New Orleans' criminal justice system was broken even before Katrina, and things have only worsened since. The police department has lost 420 officers in the last two years, Riley said, 25 this year alone. Of the 1,392 currently left on the force, about 100 are out with injuries. With a housing shortage and lackluster salaries to offer, it's been tough to get new recruits. About 300 National Guard troops and 60 state police were dispatched last summer to help police get a handle on crime, and will remain in the city until at least June. And the city's crime lab remains closed after being inundated with floodwater — a major factor, both Riley and Jordan agree, in the delay in getting trial-ready evidence to the D.A.'s office, since lab testing has had to be sent out to other jurisdictions.

Attrition in his department is so severe, Jordan said, that this month's new assistant district attorney is likely to be next month's senior employee. And in what sounded to many in the council chambers like a version of the-dog-ate-my-homework excuse, Jordan testified that pre- Katrina evidence — salvaged, cleaned up and stored in a criminal court basement — is now being tampered with by rats. "Apparently, the rodent problem over at the basement is very serious at this time," he said dryly, to a few groans and chuckles from the assembled crowd.

The council, pushing for timetables and deadlines, did manage to extract a few commitments. Riley agreed to have officers undergo intensive report-writing seminars led by state prosecutors; Jordan endorsed the idea of placing prosecutors in police precincts around the clock, so reports could be reviewed in a matter of hours, not days. And he agreed, sort of, to accept the results of field drug testing kits as evidence in some cases to prevent 701 releases, rather than the more time-consuming but superior lab tests.

Meanwhile, the Justice Department has lent staff and resources to the U.S. Attorney's office here, and police are trying to nail as many suspects as possible on federal charges, thereby bypassing the struggling state system. A new crime lab is scheduled to open within weeks, which should speed up the process of bringing formal charges against accused criminals.

But there are deep-seated problems that will be much harder to overcome, including a widespread mistrust of police among many citizens and the unwillingness of witnesses to come forward, fearing, with good reason, that they will become targets of retaliation. As council members pointed out, the streets are home to many young people whose family lives, perhaps shaky to begin with, have been dislocated and disrupted by Katrina.

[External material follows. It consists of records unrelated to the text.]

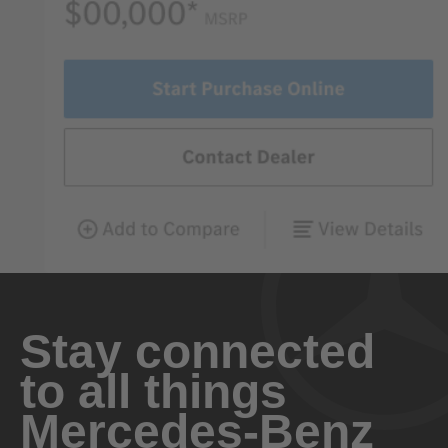
Stay connected
to all things
Mercedes-Benz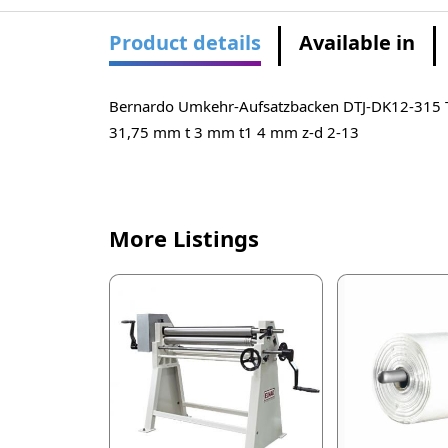
Product details
Available in
Bernardo Umkehr-Aufsatzbacken DTJ-DK12-315
31,75 mm t 3 mm t1 4 mm z-d 2-13
More Listings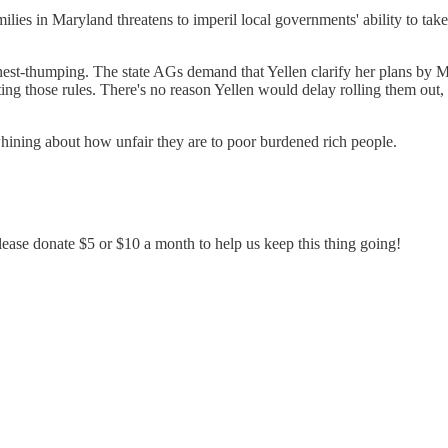
lies in Maryland threatens to imperil local governments' ability to take 
chest-thumping. The state AGs demand that Yellen clarify her plans by 
ating those rules. There's no reason Yellen would delay rolling them out,
whining about how unfair they are to poor burdened rich people.
ease donate $5 or $10 a month to help us keep this thing going!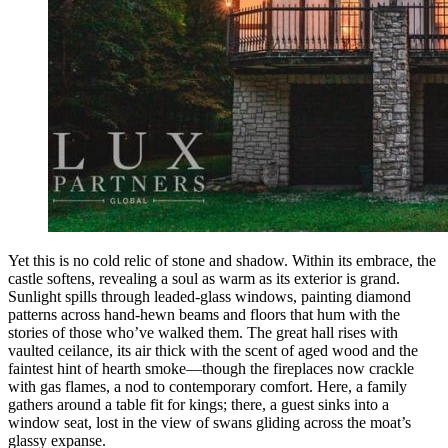
Yet this is no cold relic of stone and shadow. Within its embrace, the
castle softens, revealing a soul as warm as its exterior is grand.
Sunlight spills through leaded-glass windows, painting diamond
patterns across hand-hewn beams and floors that hum with the
stories of those who’ve walked them. The great hall rises with
vaulted ceilance, its air thick with the scent of aged wood and the
faintest hint of hearth smoke—though the fireplaces now crackle
with gas flames, a nod to contemporary comfort. Here, a family
gathers around a table fit for kings; there, a guest sinks into a
window seat, lost in the view of swans gliding across the moat’s
glassy expanse.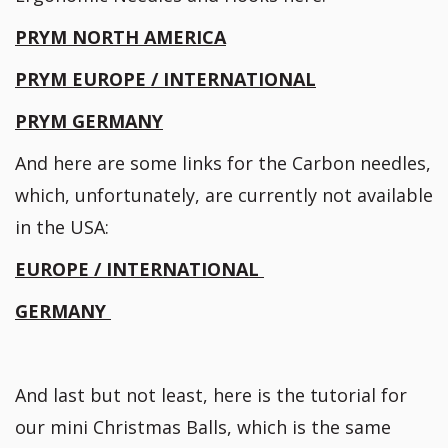
PRYM NORTH AMERICA
PRYM EUROPE / INTERNATIONAL
PRYM GERMANY
And here are some links for the Carbon needles,
which, unfortunately, are currently not available
in the USA:
EUROPE / INTERNATIONAL
GERMANY
And last but not least, here is the tutorial for
our mini Christmas Balls, which is the same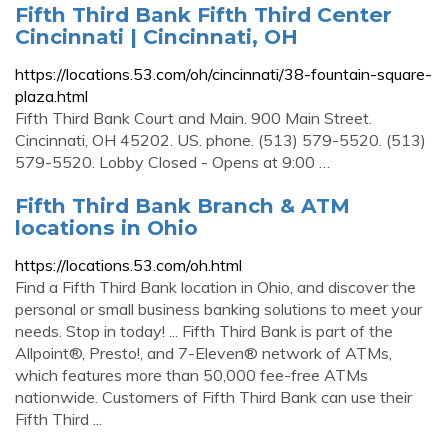
Fifth Third Bank Fifth Third Center
Cincinnati | Cincinnati, OH
https://locations.53.com/oh/cincinnati/38-fountain-square-
plaza.html
Fifth Third Bank Court and Main. 900 Main Street.
Cincinnati, OH 45202. US. phone. (513) 579-5520. (513)
579-5520. Lobby Closed - Opens at 9:00 …
Fifth Third Bank Branch & ATM
locations in Ohio
https://locations.53.com/oh.html
Find a Fifth Third Bank location in Ohio, and discover the
personal or small business banking solutions to meet your
needs. Stop in today! ... Fifth Third Bank is part of the
Allpoint®, Presto!, and 7-Eleven® network of ATMs,
which features more than 50,000 fee-free ATMs
nationwide. Customers of Fifth Third Bank can use their
Fifth Third ...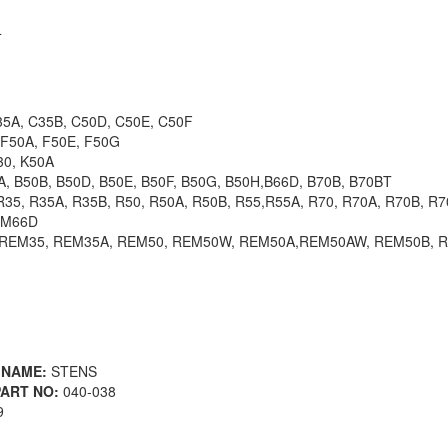
4
5A, C35B, C50D, C50E, C50F
F50A, F50E, F50G
0, K50A
 B50B, B50D, B50E, B50F, B50G, B50H,B66D, B70B, B70BT
35, R35A, R35B, R50, R50A, R50B, R55,R55A, R70, R70A, R70B, R
 M66D
REM35, REM35A, REM50, REM50W, REM50A,REM50AW, REM50B, 
 NAME:
STENS
ART NO:
040-038
9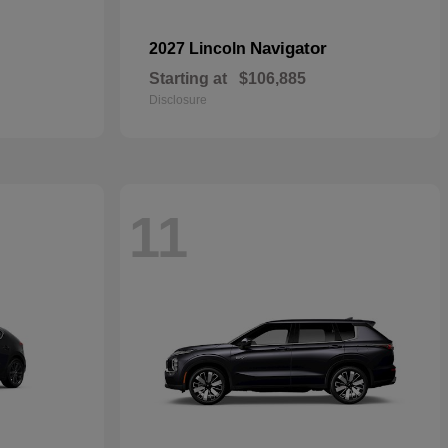
Navigator
2027 Lincoln
Starting at
$106,885
Disclosure
11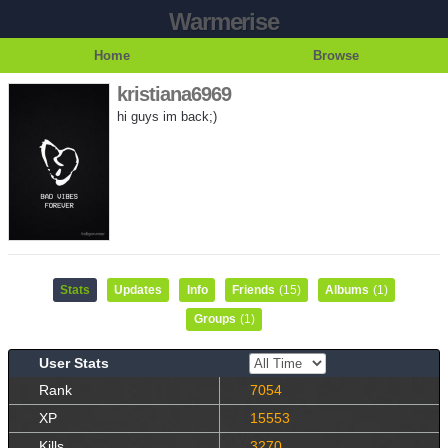
Warmerise
Home
Browse
kristiana6969
hi guys im back;)
Stats
Updates
Info
Friends
(15)
Albums
(1)
Groups
(1)
User Stats
Rank
7054
XP
15553
Kills
3270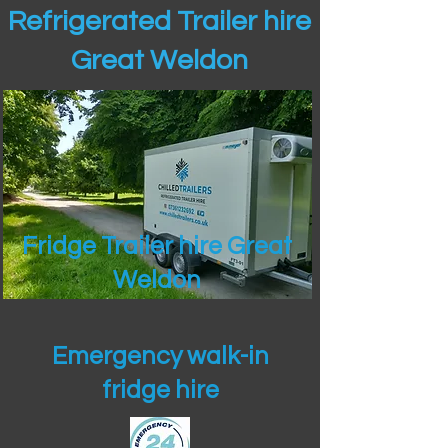
Refrigerated Trailer hire
Great Weldon
Fridge Trailer hire Great
Weldon
Emergency walk-in
fridge hire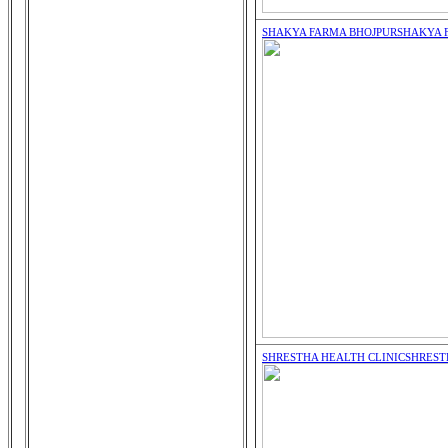
SHAKYA FARMA BHOJPUR
SHAKYA 
SHRESTHA HEALTH CLINIC
SHREST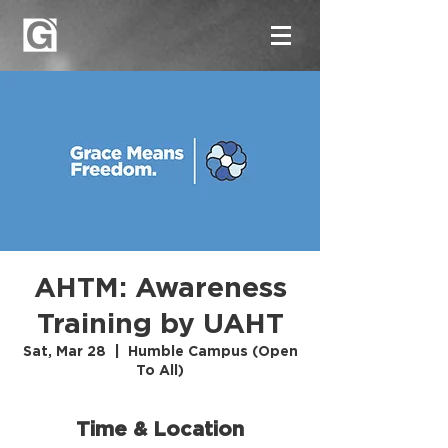
AHTM: Awareness
Training by UAHT
Sat, Mar 28
  |  
Humble Campus (Open
To All)
Time & Location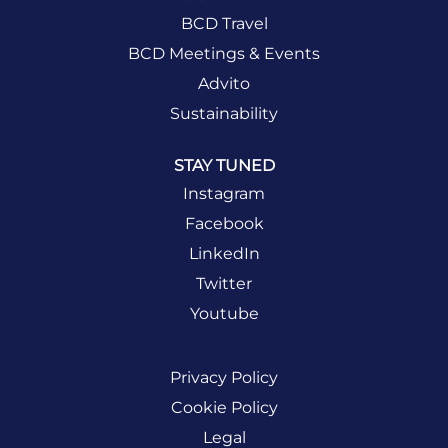
BCD Travel
BCD Meetings & Events
Advito
Sustainability
STAY TUNED
Instagram
Facebook
LinkedIn
Twitter
Youtube
Privacy Policy
Cookie Policy
Legal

Goyeneche, of the MCC, was encouraged by one aspect of this week's hearing: "the fact that the citizenry is engaged so deeply in the criminal justice issue, and is putting pressure on officials to do something." Last month's anti-crime march on City Hall was a dramatic start, he said; this week's public flogging of the city's top crime fighters was a sign that, just maybe, that level of engagement will prove to be more than a passing thing.